O estudo também refuta a alegação repetida de que os bebês cascavéis não conseguem controlar a quantidade de veneno que secretam e, portanto, injetam tudo quando mordem. Segundo os pesquisadores, esse equívoco teve consequências graves no mundo real.

O estudo afirma que a falsa crença levou a “consequências negativas, incluindo a tomada de riscos desinformada por aqueles que encontram cobras, medo injustificado entre as vítimas de picadas de cobra e cuidados inadequados prestados por desinformação ou pressão de pacientes/profissionais de saúde da família”.

“É um mito fácil de desvendar que causou consternação, pânico e consequências na vida real”, disse William Hayes, professor de biologia na Faculdade de Medicina da Universidade Loma Linda e principal pesquisador do estudo. “Um grande conjunto de evidências mostra que os filhotes de cascavel podem controlar a liberação de veneno assim como os adultos, os adultos possuem muito mais veneno por mordida e os adultos causam sintomas muito mais graves em vítimas de picadas de cobra”.

Hayes enfatizou que qualquer picada de cascavel continua sendo uma emergência médica e requer atenção médica imediata. Ele acrescentou que o único tratamento eficaz é o antiveneno.

As descobertas foram publicadas na semana passada na revista Toxinas.

Por que o mito é importante

Além de influenciar a forma como as pessoas respondem ao encontro com cobras, os pesquisadores dizem que o mito também influenciou a forma como as cascavéis são tratadas.

“Equívocos sobre as cascavéis causam medo desnecessário e muitas vezes levam as pessoas a machucá-las ou matá-las”, disse o estudo. “As cascavéis desempenham um papel importante nos ecossistemas em que vivem e as suas populações diminuíram significativamente em muitas partes dos Estados Unidos nos últimos anos”.

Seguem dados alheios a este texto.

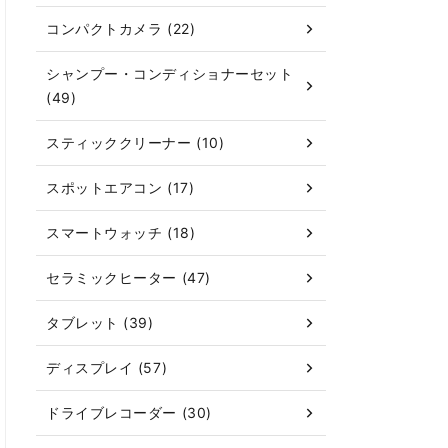
コンパクトカメラ (22)
シャンプー・コンディショナーセット
(49)
スティッククリーナー (10)
スポットエアコン (17)
スマートウォッチ (18)
セラミックヒーター (47)
タブレット (39)
ディスプレイ (57)
ドライブレコーダー (30)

Como o mito da cascavel se espalhou

Os pesquisadores rastrearam esse mito pelo menos desde 1967, quando ele começou a aparecer nas notícias. Eles descobriram que as agências de notícias da Califórnia desempenharam um papel importante na divulgação de alegações falsas nas décadas de 1970, 1980 e 1990. De 2000 a 2014, o equívoco continuou a se espalhar pela mídia em toda a América do Norte.

Embora este mito ainda exista hoje, inclusive em algumas fontes proeminentes identificadas durante o estudo, os investigadores descobriram que, desde 2015, a cobertura noticiosa tornou-se cada vez mais precisa. Eles sugerem que a melhoria da educação pública ajudou a reduzir a propagação da desinformação.

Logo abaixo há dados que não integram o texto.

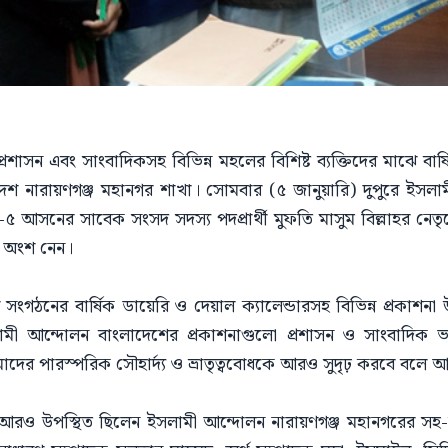
্রশাসন এবং সাংবাদিকসহ বিভিন্ন মহলের বিশিষ্ট ব্যক্তিদের মাঝে বার্ষি
শ নারায়ণগঞ্জ মহানগর শাখা। সোমবার (৫ জানুয়ারি) দুপুরে ইসলাম
 আসনের সাবেক সংসদ সদস্য পদপ্রার্থী মুফতি মাসুম বিল্লাহর নেতৃত
তে অংশ নেন।
িয়ে সংগঠনের বার্ষিক ডায়েরি ও দেয়াল ক্যালেন্ডারসহ বিভিন্ন প্রকা
লামী আন্দোলন বাংলাদেশের প্রকাশনাগুলো প্রশাসন ও সাংবাদিক 
ের পারস্পরিক সৌহার্দ্য ও ভ্রাতৃত্ববোধকে আরও সুদৃঢ় করবে বলে আম
লে আরও উপস্থিত ছিলেন ইসলামী আন্দোলন নারায়ণগঞ্জ মহানগরের স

Descobriram que muitos dos relatórios imprecisos surgiram de citações erradas atribuídas a profissionais de saúde e socorristas, incluindo bombeiros, polícia e outros socorristas. Em contraste, as citações de especialistas no assunto, especialmente de professores universitários, foram geralmente muito mais precisas.

Um equívoco surpreendentemente comum

A pesquisa mostrou que esse mito continua extremamente difundido. De acordo com Hayes, 53% dos estudantes do sul da Califórnia entrevistados acreditavam que isso era verdade, assim como 73% dos EMS e profissionais médicos que participaram do estudo.

“Esperamos espalhar a palavra para corrigir esse mito”, disse Hayes. “Os turistas não devem ter medo indevido de bebês cascavéis ou pensar que precisam ferir ou matar as cobras. Também não queremos que médicos e veterinários sejam pressionados por pacientes e familiares a medicar excessivamente após uma picada de cascavel.”